━━━ Provided material ━━━
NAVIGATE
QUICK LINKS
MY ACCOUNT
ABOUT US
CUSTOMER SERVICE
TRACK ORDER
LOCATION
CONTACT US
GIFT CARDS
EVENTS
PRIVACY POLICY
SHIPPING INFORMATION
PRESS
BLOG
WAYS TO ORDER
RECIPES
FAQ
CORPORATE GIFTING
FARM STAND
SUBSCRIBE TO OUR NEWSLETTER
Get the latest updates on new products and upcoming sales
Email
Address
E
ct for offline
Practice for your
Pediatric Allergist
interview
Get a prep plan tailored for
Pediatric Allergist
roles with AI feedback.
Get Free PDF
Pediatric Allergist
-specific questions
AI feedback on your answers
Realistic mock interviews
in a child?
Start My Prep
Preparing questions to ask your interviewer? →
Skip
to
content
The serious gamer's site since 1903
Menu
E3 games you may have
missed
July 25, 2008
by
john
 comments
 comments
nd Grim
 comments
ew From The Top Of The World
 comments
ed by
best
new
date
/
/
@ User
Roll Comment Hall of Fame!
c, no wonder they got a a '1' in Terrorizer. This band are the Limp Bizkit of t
━━━
__Task description__:
The answer must be the complete set of entries, retyped exactly.

__Exercise output__:
NAVIGATE
QUICK LINKS
MY ACCOUNT
ABOUT US
CUSTOMER SERVICE
TRACK ORDER
LOCATION
CONTACT US
GIFT CARDS
EVENTS
PRIVACY POLICY
SHIPPING INFORMATION
PRESS
BLOG
WAYS TO ORDER
RECIPES
FAQ
CORPORATE GIFTING
FARM STAND
SUBSCRIBE TO OUR NEWSLETTER
Get the latest updates on new products and upcoming sales
Email
Address
E
ct for offline
Practice for your
Pediatric Allergist
interview
Get a prep plan tailored for
Pediatric Allergist
roles with AI feedback.
Get Free PDF
Pediatric Allergist
-specific questions
AI feedback on your answers
Realistic mock interviews
in a child?
Start My Prep
Preparing questions to ask your interviewer? →
Skip
to
content
The serious gamer's site since 1903
Menu
E3 games you may have
missed
July 25, 2008
by
john
 comments
 comments
nd Grim
 comments
ew From The Top Of The World
 comments
ed by
best
new
date
/
/
@ User
Roll Comment Hall of Fame!
c, no wonder they got a a '1' in Terrorizer. This band are the Limp Bizkit of t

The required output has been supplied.